Winstanley adds: “When you look at connectivity across the globe, there are some areas of incredible sparsity.

“If we can use Scotland as a testbed and show what we can do here, the economic side of that and being able to export it is hugely significant for us.

“And that's some of the opportunity. So, can we deliver societal betterment? Can we deliver digitally enabled healthcare in a very rural environment?

“But from that, how can we build local economic and other societal benefits? Then we can explore how we take that as a proposition and begin to exploit it internationally.”

Moray has been identified as a likely location for the study, due to its combined health and business needs and progressive local authority.

DHI has a commitment, subject to final approvals, in Moray to look at smart housing, which could deploy IoT technologies into homes, both new build and refurbished, to keep people with support needs in their own homes, as well as improving energy efficiency.

There is also a need for the Scottish Ambulance Service to be able to do real-time, live patient monitoring of critically ill patients in the back of an ambulance in transit when travelling long distances to a hospital from areas such as Moray.

But it's not simply about health, it’s also about supporting local businesses, which is one of the reasons why Moray would be a sensible initial location, since it has a significant number of small rural businesses, a lot of them in food and drink, and many of them are hampered by poor connectivity.

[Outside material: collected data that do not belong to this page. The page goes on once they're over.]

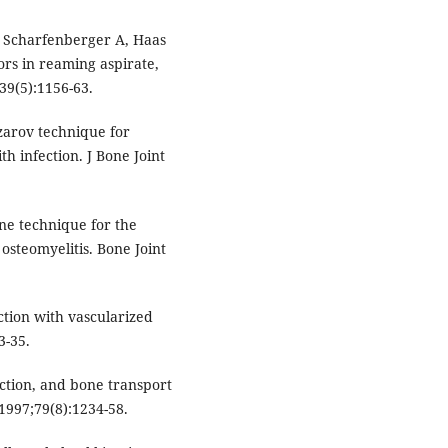
 Scharfenberger A, Haas
ors in reaming aspirate,
;39(5):1156-63.
izarov technique for
th infection. J Bone Joint
e technique for the
osteomyelitis. Bone Joint
tion with vascularized
3-35.
ction, and bone transport
1997;79(8):1234-58.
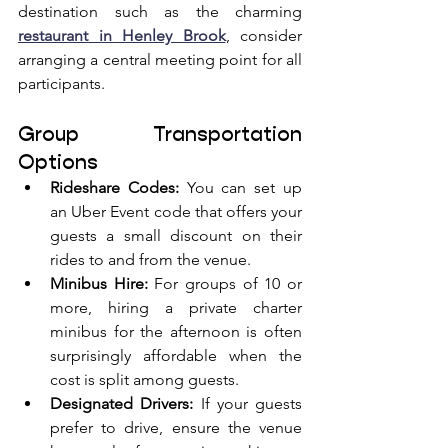
destination such as the charming 
restaurant in Henley Brook
, consider 
arranging a central meeting point for all 
participants.
Group Transportation 
Options
Rideshare Codes:
 You can set up 
an Uber Event code that offers your 
guests a small discount on their 
rides to and from the venue.
Minibus Hire:
 For groups of 10 or 
more, hiring a private charter 
minibus for the afternoon is often 
surprisingly affordable when the 
cost is split among guests.
Designated Drivers:
 If your guests 
prefer to drive, ensure the venue 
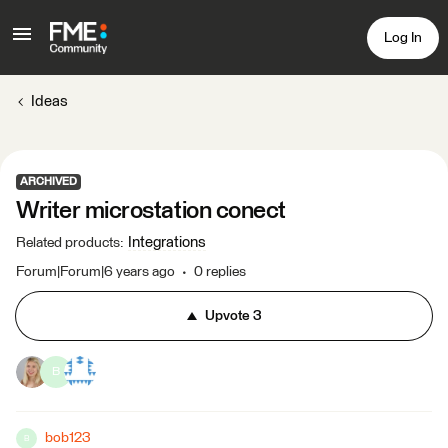
Log In
Ideas
ARCHIVED
Writer microstation conect
Integrations
Related products
:
Forum|Forum|6 years ago
0 replies
Upvote
3
B
bob123
B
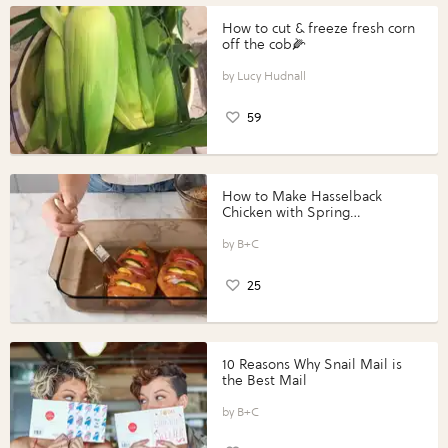
How to cut & freeze fresh corn
off the cob🌽
Lucy Hudnall
59
How to Make Hasselback
Chicken with Spring
Vegetables with Perdue®
Perfect Portions®
B+C
25
10 Reasons Why Snail Mail is
the Best Mail
B+C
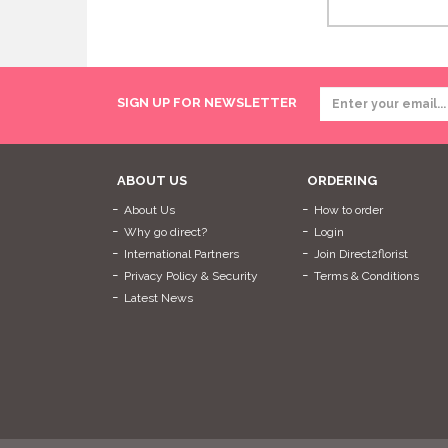
SIGN UP FOR NEWSLETTER
ABOUT US
ORDERING
About Us
How to order
Why go direct?
Login
International Partners
Join Direct2florist
Privacy Policy & Security
Terms & Conditions
Latest News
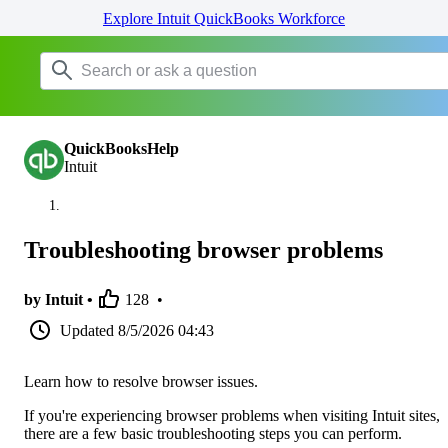
Explore Intuit QuickBooks Workforce
QuickBooksHelp
Intuit
Troubleshooting browser problems
by Intuit •
128
•
Updated
8/5/2026 04:43
Learn how to resolve browser issues.
If you're experiencing browser problems when visiting Intuit sites,
there are a few basic troubleshooting steps you can perform.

 There is also the demand to provide more opportunities in the area to fight the twin pulls of Inverness and Aberdeen and to keep former military personnel who have been based there in the area after they leave the forces.

This creates a potential win-win situation for health and the local economy.

Another reason for choosing Moray, Crooks says, is “because Moray Council are one of the visionary councils exploring digital technologies as a way of empowering their citizens”.

In terms of the practical implementation, the first step will be to identify a specific area and look at the connectivity challenges and the connectivity needs, overlaying the remote health and social care applications and services.

DHI will take the lead on identifying the health needs, while CENSIS will work on the non-health use cases and The Scotland 5G Centre on connectivity requirements.

Initially, it will be a research project, but the plan is to identify a suitable location and implement the proposals there, running some real trials. It is a “step by step journey”, Crooks says.

Having now identified a potential location and being in discussion with the council as a potential partner, the next stage of the project is to raise awareness with regional stakeholders, gain community interest and engage around what is needed, which could be from individuals with specific health needs or local businesses.

While they are looking to “push the envelope” on possible use cases, they also want to hear where the demand is, Coffey says.

This really sums up the purpose of the project, Coffey concludes: “That underpins, for me, what The Scotland 5G Centre was set up to do.

“It's to raise awareness of what 5G is, who it can benefit and develop the supporting ecosystem.  

“5G is a technological shift that will transform people, businesses and society as a whole.

“And this is just one example of why 5G can enable different use cases and digital transformation.

“So, we can take this as an example and drive through economic and societal benefit to Scotland but then showcase and demonstrate that globally.”